__TASK DESCRIPTION__. Find the line in the entries below that contains "phone and give". Repeat it exactly, and every line after it through the line that contains "Phone: 1-604-430-1300".

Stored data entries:

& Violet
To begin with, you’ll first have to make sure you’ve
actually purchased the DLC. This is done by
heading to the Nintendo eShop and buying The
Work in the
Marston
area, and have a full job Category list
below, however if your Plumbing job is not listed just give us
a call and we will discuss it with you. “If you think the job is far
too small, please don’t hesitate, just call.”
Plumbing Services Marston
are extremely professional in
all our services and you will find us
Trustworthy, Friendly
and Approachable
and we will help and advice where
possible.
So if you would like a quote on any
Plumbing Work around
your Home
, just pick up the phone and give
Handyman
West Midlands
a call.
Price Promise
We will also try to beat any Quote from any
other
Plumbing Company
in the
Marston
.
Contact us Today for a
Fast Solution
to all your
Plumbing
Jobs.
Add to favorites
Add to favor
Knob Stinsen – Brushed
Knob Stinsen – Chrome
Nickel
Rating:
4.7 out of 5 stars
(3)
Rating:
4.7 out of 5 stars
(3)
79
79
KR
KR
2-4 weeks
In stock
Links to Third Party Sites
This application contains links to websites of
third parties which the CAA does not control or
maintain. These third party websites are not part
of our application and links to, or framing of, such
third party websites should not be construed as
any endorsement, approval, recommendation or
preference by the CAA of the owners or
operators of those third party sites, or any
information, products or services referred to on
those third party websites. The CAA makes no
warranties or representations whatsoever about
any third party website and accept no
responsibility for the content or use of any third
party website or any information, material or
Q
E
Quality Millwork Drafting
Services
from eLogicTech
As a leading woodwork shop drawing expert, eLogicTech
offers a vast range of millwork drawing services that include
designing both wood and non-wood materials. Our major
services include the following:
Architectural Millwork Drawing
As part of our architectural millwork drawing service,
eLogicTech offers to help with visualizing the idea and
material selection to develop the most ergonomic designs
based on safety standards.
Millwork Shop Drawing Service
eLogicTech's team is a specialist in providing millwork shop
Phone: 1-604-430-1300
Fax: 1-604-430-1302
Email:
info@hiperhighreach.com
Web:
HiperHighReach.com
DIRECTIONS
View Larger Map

__COMPLETED TASK__.
, just pick up the phone and give
Handyman
West Midlands
a call.
Price Promise
We will also try to beat any Quote from any
other
Plumbing Company
in the
Marston
.
Contact us Today for a
Fast Solution
to all your
Plumbing
Jobs.
Add to favorites
Add to favor
Knob Stinsen – Brushed
Knob Stinsen – Chrome
Nickel
Rating:
4.7 out of 5 stars
(3)
Rating:
4.7 out of 5 stars
(3)
79
79
KR
KR
2-4 weeks
In stock
Links to Third Party Sites
This application contains links to websites of
third parties which the CAA does not control or
maintain. These third party websites are not part
of our application and links to, or framing of, such
third party websites should not be construed as
any endorsement, approval, recommendation or
preference by the CAA of the owners or
operators of those third party sites, or any
information, products or services referred to on
those third party websites. The CAA makes no
warranties or representations whatsoever about
any third party website and accept no
responsibility for the content or use of any third
party website or any information, material or
Q
E
Quality Millwork Drafting
Services
from eLogicTech
As a leading woodwork shop drawing expert, eLogicTech
offers a vast range of millwork drawing services that include
designing both wood and non-wood materials. Our major
services include the following:
Architectural Millwork Drawing
As part of our architectural millwork drawing service,
eLogicTech offers to help with visualizing the idea and
material selection to develop the most ergonomic designs
based on safety standards.
Millwork Shop Drawing Service
eLogicTech's team is a specialist in providing millwork shop
Phone: 1-604-430-1300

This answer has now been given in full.